Mi consejo es que si no sabemos cómo despertar la curiosidad del aprendizaje, nos fijemos en personas que ya lo están haciendo. El proyecto Marea Inclusiva es un buen ejemplo. En palabras de su mentor, “la idea surgió como una oportunidad para que los alumnos participasen más en su aprendizaje, otorgando un papel más activo. Se trata de que tomen conciencia de lo que aprenden y lo compartan con el resto.” En su metodología combinan aprendizaje basado en proyectos, trabajos cooperativos y role playing con el uso de herramientas TIC como blogs o videotutoriales. El resultado es que el aprendizaje es más productivo y fructífero. No sólo es importante incorporar las emociones en la educación sino que las acciones que llevemos a cabo produzcan los sentimientos que pretendamos.   

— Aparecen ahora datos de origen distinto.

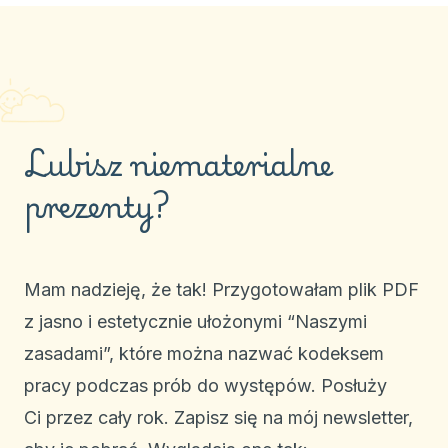
Lubisz niematerialne
prezenty?
Mam nadzieję, że tak! Przygotowałam plik PDF
z jasno i estetycznie ułożonymi “Naszymi
zasadami”, które można nazwać kodeksem
pracy podczas prób do występów. Posłuży
Ci przez cały rok. Zapisz się na mój newsletter,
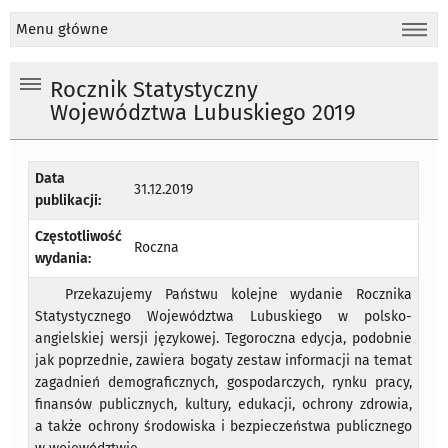
Menu główne
Rocznik Statystyczny
Województwa Lubuskiego 2019
Data
31.12.2019
publikacji:
Częstotliwość
Roczna
wydania:
Przekazujemy Państwu kolejne wydanie Rocznika
Statystycznego Województwa Lubuskiego w polsko-
angielskiej wersji językowej. Tegoroczna edycja, podobnie
jak poprzednie, zawiera bogaty zestaw informacji na temat
zagadnień demograficznych, gospodarczych, rynku pracy,
finansów publicznych, kultury, edukacji, ochrony zdrowia,
a także ochrony środowiska i bezpieczeństwa publicznego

lunes, 14 de septiembre de 2015

Cualidades de un profesor eficaz

¿Qué significa ser un “gran docente”? ¿Cuáles son las características que debe poseer un profesor del siglo XXI? Para responder a éstas preguntas, podemos recurrir a habilidades básicas como que un profesor debe ser comprensivo con las circunstancias de los alumnos, optimista ante las dificultades actuales (recortes, conflictos, etc) o motivador para impulsar el progreso académico. Nadie duda de la importancia de éstos aspectos. Sin embargo, debemos partir del contexto social en el que nos encontramos y de las necesidades educativas de los próximos años. Vayamos por partes.

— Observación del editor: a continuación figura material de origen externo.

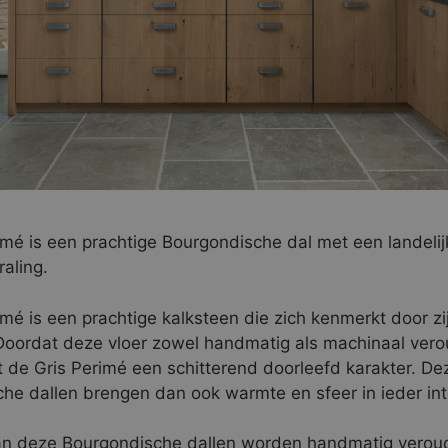
imé is een prachtige Bourgondische dal met een landelij
aling.
imé is een prachtige kalksteen die zich kenmerkt door z
. Doordat deze vloer zowel handmatig als machinaal ver
t de Gris Perimé een schitterend doorleefd karakter. De
he dallen brengen dan ook warmte en sfeer in ieder inte
an deze Bourgondische dallen worden handmatig verou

Como ya escribí en otro post, el modelo educativo vigente fue
diseñado en el siglo XIX para responder a las necesidades de la Revolución Industrial. Actualmente, estamos experimentando un “cambio de modelo educativo” en el cual existe una transición entre una sociedad industrial a una sociedad creativa e innovadora. En este salto, la incorporación de nuevas metodologías pedagógicas  permite que los alumnos inviertan el tiempo de clase en trabajos más productivos  beneficiando, así, su aprendizaje. De esta forma, pasamos de un alumno pasivo a un alumno activo. Por otra parte, no podemos olvidarnos de las necesidades educativas de los próximos años. Sin duda, éste aspecto está estrechamente relacionado con el contexto social, económico y cultural actual y se traduce en las características que deberá presentar el individuo en la nueva sociedad 3.0. Algunas de estas características son: creatividad, innovación, espíritu crítico, carácter emprendedor, flexibilidad, etc. Es, en este punto, donde el rol del docente es fundamental.

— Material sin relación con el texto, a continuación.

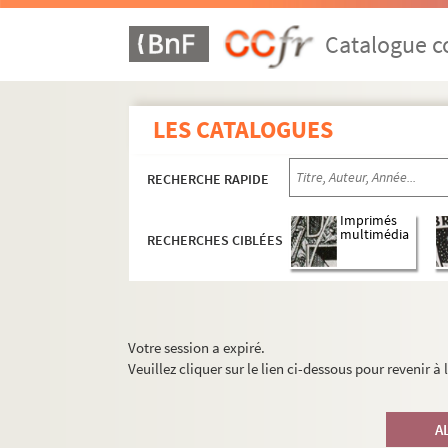
Catalogue co
LES CATALOGUES
RECHERCHE RAPIDE
Imprimés
multimédia
RECHERCHES CIBLÉES
Votre session a expiré.
Veuillez cliquer sur le lien ci-dessous pour revenir à
A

De acuerdo con un estudio sobre las prácticas docentes y rendimiento estudiantil, podemos decir que las 3 características de los profesores más eficaces son:

1) Especialistas en su campo profesional: ello conlleva que, en la transmisión de conocimientos, aparezcan aspectos como la pasión o la motivación. Los profesores que motivan a los alumnos con peores notas, mejoran el rendimiento de todos los demás alumnos de esa asignatura.

2) Suelen trabajar en grupos pequeños para mejorar la productividad en clase. Prácticas como trabajar en grupos reducidos en clase o el uso de las TIC para la realización de diversas actividades, aumenta el rendimiento de los alumnos cuyo aprendizaje pasa a ser más activo.

3) Realizan cursos de formación continua en orientación profesional de los alumnos. La formación continua en la materia que imparten así como el aprendizaje de enseñanzas individualizadas o la adquisición de competencias transversales y orientación profesional permite que los profesores estén más preparados ante las nuevas necesidades educativas.

El rol del profesor es siempre mejorable pero lo más importante es que no podemos obviar la importancia de la práctica del docente en la trayectoria del alumno.